It’s no longer all about you

First and foremost this is the most important thing that I feel is at the heart of what I try to make my leadership decisions based on. I’m now out there representing more than myself, I’m representing a team or even a whole workforce and sometimes therefore my wants and needs will have to take a back seat. I’ve been in meetings where I have given up something I want because actually it enabled something to happen for the wider good of my workforce. I personally don’t think there’s a place for selfishness once you are in a band 8 + position, although I’m also sure that I’m not perfect and probably don’t always make the best calls, it just means I make a conscious effort to keep it in mind. That doesn’t mean that sometimes things don’t work out so you get the best of both worlds, but when you are representing more than yourself you have to do exactly that, represent.

It’s no longer all about doing

One of the things that I think can be especially challenging when stepping up into a senior role, when you are more used to an operational or service provision role, is making the switch from being the person who does to being the person who sees. What I mean by that is that a lot if my job is about constantly having one eye to the future. Where are we going next? What are our current strengths and weaknesses and how do we manage them moving forward? What are the challenges coming down the road and what can we do now to prepare as much as possible? Not only that but once I have a path in mind I have to develop how we are going to get there and communicate that vision as broadly as possible. Obviously this isn’t done in isolation, it needs to always be an inclusive process, but a lot of the thinking sits with me. If you continue to only have an operational view, it can rabbit hole you into the present, it can then be a struggle to emerge for long enough to do that vision piece. So, although it may be comforting to get back to the bed side or to the bench, you have to make sure you’re doing it to maintain skills when needed rather than avoiding seeing the landscape laid out in front of you.

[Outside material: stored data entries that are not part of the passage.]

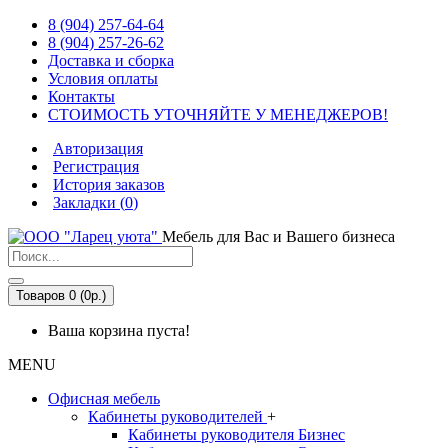
8 (904) 257-64-64
8 (904) 257-26-62
Доставка и сборка
Условия оплаты
Контакты
СТОИМОСТЬ УТОЧНЯЙТЕ У МЕНЕДЖЕРОВ!
Авторизация
Регистрация
История заказов
Закладки (
0
)
Мебель для Вас и Вашего бизнеса
Товаров 0 (0р.)
Ваша корзина пуста!
MENU
Офисная мебель
Кабинеты руководителей
+
Кабинеты руководителя Бизнес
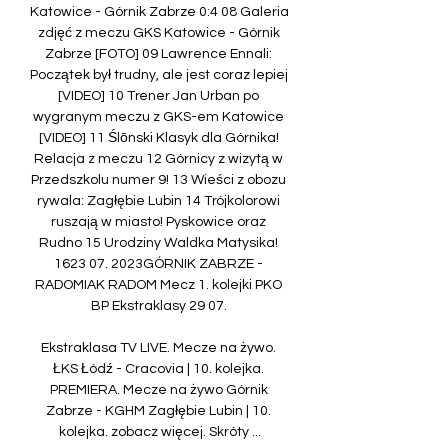
Katowice - Górnik Zabrze 0:4 08 Galeria 
zdjęć z meczu GKS Katowice - Górnik 
Zabrze [FOTO] 09 Lawrence Ennali: 
Początek był trudny, ale jest coraz lepiej 
[VIDEO] 10 Trener Jan Urban po 
wygranym meczu z GKS-em Katowice 
[VIDEO] 11 Ślōnski Klasyk dla Górnika! 
Relacja z meczu 12 Górnicy z wizytą w 
Przedszkolu numer 9! 13 Wieści z obozu 
rywala: Zagłębie Lubin 14 Trójkolorowi 
ruszają w miasto! Pyskowice oraz 
Rudno 15 Urodziny Waldka Matysika! 
1623 07. 2023GÓRNIK ZABRZE - 
RADOMIAK RADOM Mecz 1. kolejki PKO 
BP Ekstraklasy 29 07. 

Ekstraklasa TV LIVE. Mecze na żywo. 
ŁKS Łódź - Cracovia | 10. kolejka. 
PREMIERA. Mecze na żywo Górnik 
Zabrze - KGHM Zagłębie Lubin | 10. 
kolejka. zobacz więcej. Skróty ...
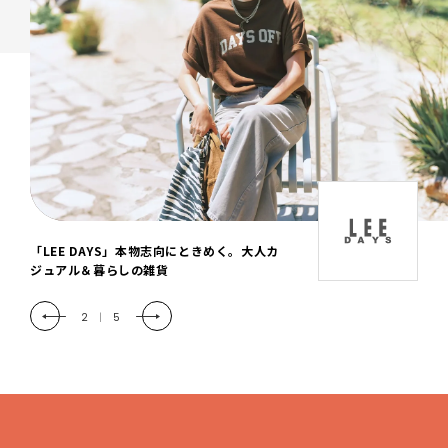
「LEE DAYS」本物志向にときめく。大人カ
ジュアル＆暮らしの雑貨
2
|
5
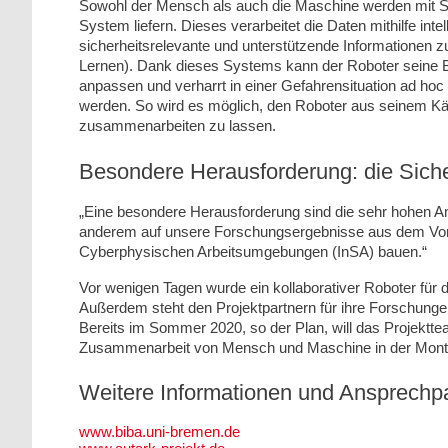
Sowohl der Mensch als auch die Maschine werden mit S
System liefern. Dieses verarbeitet die Daten mithilfe intell
sicherheitsrelevante und unterstützende Informationen 
Lernen). Dank dieses Systems kann der Roboter seine
anpassen und verharrt in einer Gefahrensituation ad h
werden. So wird es möglich, den Roboter aus seinem Kä
zusammenarbeiten zu lassen.
Besondere Herausforderung: die Siche
„Eine besondere Herausforderung sind die sehr hohen Ans
anderem auf unsere Forschungsergebnisse aus dem Vorgä
Cyberphysischen Arbeitsumgebungen (InSA) bauen.“
Vor wenigen Tagen wurde ein kollaborativer Roboter fü
Außerdem steht den Projektpartnern für ihre Forschungen
Bereits im Sommer 2020, so der Plan, will das Projektte
Zusammenarbeit von Mensch und Maschine in der Monta
Weitere Informationen und Ansprechpa
www.biba.uni-bremen.de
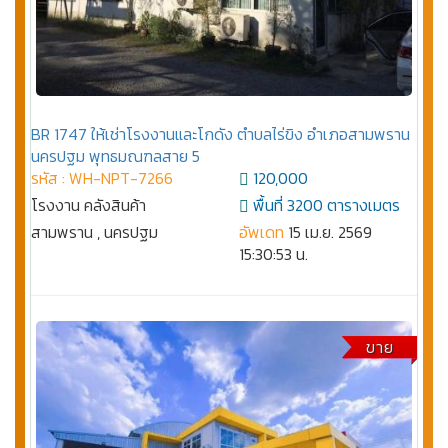
BR 1747 ให้เช่าโรงงานและโกดัง ตำบลไร่ขิง อำเภอสามพราน
นครปฐม พุทธมณฑลสาย 5
รหัส : WH-NPT-7266
120,000
โรงงาน คลังสินค้า
พื้นที่ 3200 ตารางเมตร
สามพราน , นครปฐม
อัพเดท
15 เม.ย. 2569
15:30:53 น.
ขาย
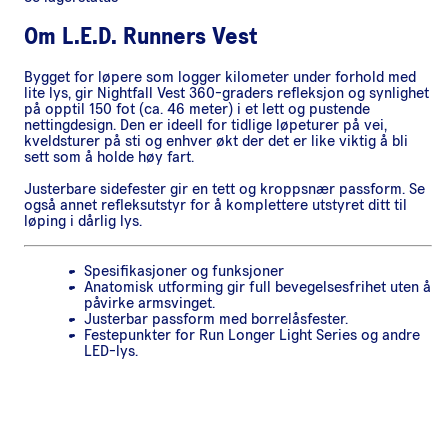
Om
L.E.D. Runners Vest
Bygget for løpere som logger kilometer under forhold med
lite lys, gir Nightfall Vest 360-graders refleksjon og synlighet
på opptil 150 fot (ca. 46 meter) i et lett og pustende
nettingdesign. Den er ideell for tidlige løpeturer på vei,
kveldsturer på sti og enhver økt der det er like viktig å bli
sett som å holde høy fart.
Justerbare sidefester gir en tett og kroppsnær passform. Se
også annet refleksutstyr for å komplettere utstyret ditt til
løping i dårlig lys.
Spesifikasjoner og funksjoner
Anatomisk utforming gir full bevegelsesfrihet uten å
påvirke armsvinget.
Justerbar passform med borrelåsfester.
Festepunkter for Run Longer Light Series og andre
LED-lys.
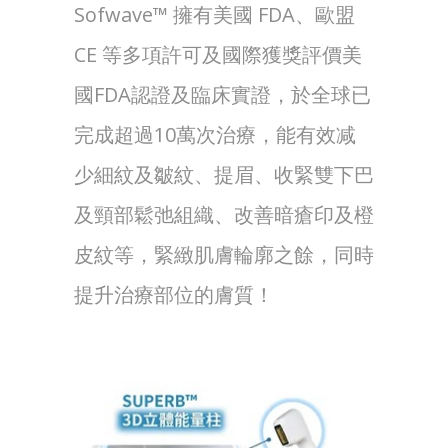
Sofwave™ 擁有美國 FDA、歐盟
CE 等多項許可及國際獲獎評價美
國FDA認證及臨床實證，於全球已
完成超過10萬次治療，能有效减
少細紋及皺紋、提眉、收緊雙下巴
及頸部鬆弛組織、改善暗瘡印及橙
皮紋等，緊緻肌膚輪廓之餘，同時
提升治療部位的膚質！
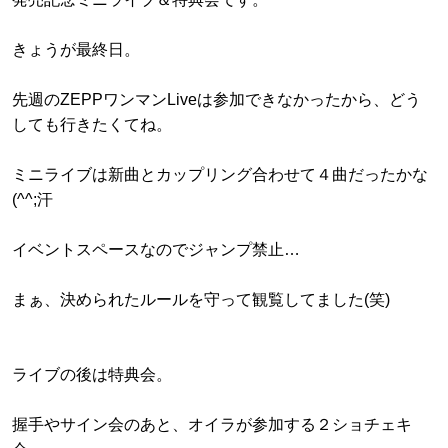
きょうが最終日。
先週のZEPPワンマンLiveは参加できなかったから、どう
しても行きたくてね。
ミニライブは新曲とカップリング合わせて４曲だったかな
(^^;汗
イベントスペースなのでジャンプ禁止…
まぁ、決められたルールを守って観覧してました(笑)
ライブの後は特典会。
握手やサイン会のあと、オイラが参加する２ショチェキ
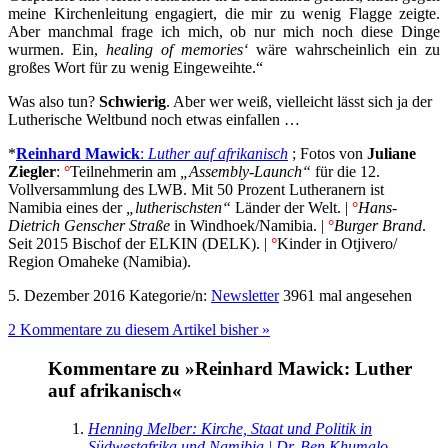
meine Kirchenleitung engagiert, die mir zu wenig Flagge zeigte.
Aber manchmal frage ich mich, ob nur mich noch diese Dinge
wurmen. Ein,
healing of memories‘
wäre wahrscheinlich ein zu
großes Wort für zu wenig Eingeweihte.“
Was also tun?
Schwierig
. Aber wer weiß, vielleicht lässt sich ja der
Lutherische Weltbund noch etwas einfallen …
*
Reinhard Mawick
:
Luther auf afrikanisch
; Fotos von
Juliane
Ziegler
:
°
Teilnehmerin am
„Assembly-Launch“
für die 12.
Vollversammlung des LWB. Mit 50 Prozent Lutheranern ist
Namibia eines der
„lutherischsten“
Länder der Welt. |
°
Hans-
Dietrich Genscher Straße
in Windhoek/Namibia. |
°
Burger Brand
.
Seit 2015 Bischof der ELKIN (DELK). |
°
Kinder in Otjivero/
Region Omaheke (Namibia).
5. Dezember 2016
Kategorie/n:
Newsletter
3961 mal angesehen
2 Kommentare zu diesem Artikel bisher »
Kommentare zu »Reinhard Mawick: Luther
auf afrikanisch«
Henning Melber: Kirche, Staat und Politik in
Südwestafrika und Namibia | Dr. Ben Khumalo-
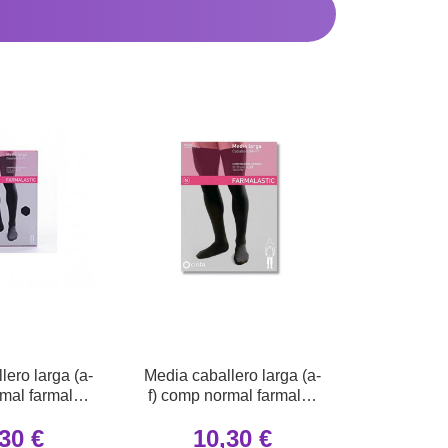
lero larga (a-
Media caballero larga (a-
rmal farmalas
f) comp normal farmalas
de 2 U
t- edge 2 U
30 €
10,30 €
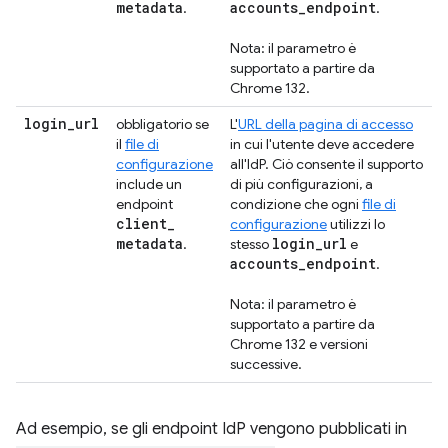
metadata
accounts
_
endpoint
.
.
Nota: il parametro è
supportato a partire da
Chrome 132.
login
_
url
obbligatorio se
L'
URL della pagina di accesso
il
file di
in cui l'utente deve accedere
configurazione
all'IdP. Ciò consente il supporto
include un
di più configurazioni, a
endpoint
condizione che ogni
file di
client
_
configurazione
utilizzi lo
metadata
login
_
url
.
stesso
e
accounts
_
endpoint
.
Nota: il parametro è
supportato a partire da
Chrome 132 e versioni
successive.
Ad esempio, se gli endpoint IdP vengono pubblicati in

It’s no longer about picking and choosing who you work with

We all have people we love working with and some people where, because we don’t necessarily share the same vision, it is more challenging. As you become more senior you have less and less choice about who you work/collaborate with, those decisions are made due to the work and not due to personal preferences. This may sound odd but I genuinely believe that this is not only right but a good thing. If you only work with people who are easy, who see the world the same way you do, are you really working to reflect the wider attitudes of your staff? Although not easy some of the best project outcomes I’ve had have come from working with people who have very different attitudes, values and objectives. If done well and professionally these relationships enable you to have constructive challenge and see work or scenarios in a way you never would alone. They may not lead you to change your direction but they will always help your thinking as to why, and often help you to develop and articulate your arguments in a way you may have not gotten to on your own. Best case, you’ll get an outcome you couldn’t have achieved on your own, worst case you’ll have clarified your thinking. This doesn’t mean that I don’t (as someone who likes to be liked) find this a particularly challenging aspect of leadership, it’s just that I also really see the value in it. Hiding is no longer an option.

All those people you thought were on top of it probably weren’t

If you are like me you probably spent a lot of time in previous roles being amazed at how productive your seniors were and at how much they achieved. Now I’m probably biased here, but rather than judge myself harshly I’m going to extrapolate instead that all those people I looked up to just covered up their failures better than I do. My experience of stepping up to leadership is that you will have more work than you can manage at any one time, you will never clear the decks and you probably won’t ever ‘finish’ anything. That’s because you will move from a task based role to one that is much more far reaching and often conceptual. Some days I really miss just being able to spend a Friday doing 16S rDNA sequencing, unless I screwed it up I knew that at the end of the day I knew that I would have achieved something and that I would then action a patient result. Now most of my days are moving things forward by inches, or if I get to the point where I get a task off my list it is so rapidly replaced by something else I barely notice it, let alone have satisfaction as a result. This isn’t to bemoan this way of working, it’s just different and if you come from a very task orientated role it can be a little demoralising at the start as it can be hard to see progress. It’s really worth therefore finding other ways to track your progress so that you can still find a way to visualise it. I sometimes try an annual wish list for instance where I check in over a period of months rather than days to see how things are coming together.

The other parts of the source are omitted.